I expected that the fractional part of f(n), n being an integer, would be distributed uniformly over [0,1] (for positive functions - otherwise take [-1,1]) for any run-of-the-mill function, except there is a good reason otherwise. I experimented a bit with MATHEMATICA and found to be dead wrong. Methodics: I computed f(n) for $0<n<=100000$ and the n-th central moments of that set. I multiplied them with $(2n+1)2^{2n}$ to normalize since a uniformly distributed U[0,1] after this operation has 1 for even and 0 for odd moments. Call f random if the moments of the set ${f(1),...,f(10⁶)}$ are about as close to 1 and 0 as those of the random number set. Some random :-) results:
$f(n)=n^r$ (trivial for r integer or r<0): Sqrt[n] is random (funnily, more random than a genuine random series :-) and I guess so is any f with non-integer r>0.

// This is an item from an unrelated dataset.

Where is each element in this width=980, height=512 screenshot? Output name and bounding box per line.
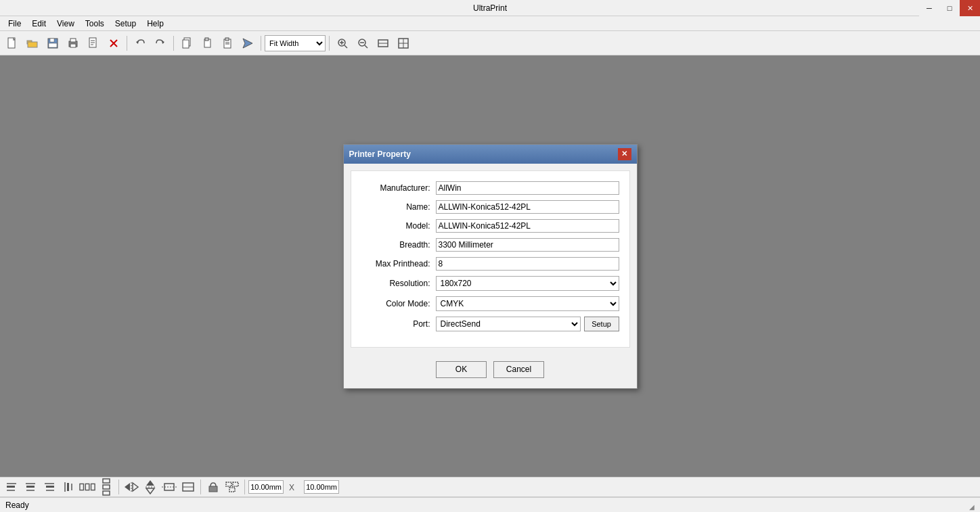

$f(n)=log(n)$: Very non-random, possibly because it's so flat.
$f(n)=n*log(n)$: Random.
$f(n)=sin(n)$: Non-random but the moments are $(2n+1)!/(n!)^2$. (This should be easy to prove since sin is periodic and you can approximate by the respective moment integrals.)
$f(n)=exp(n)$: Checked only to n<=100 for obvious reasons, slightly non-random.
Do you have a reference for me? At least the sqrt part was already analyzed 40 years ago. (And could someone verify my results, at least on sin(n)?)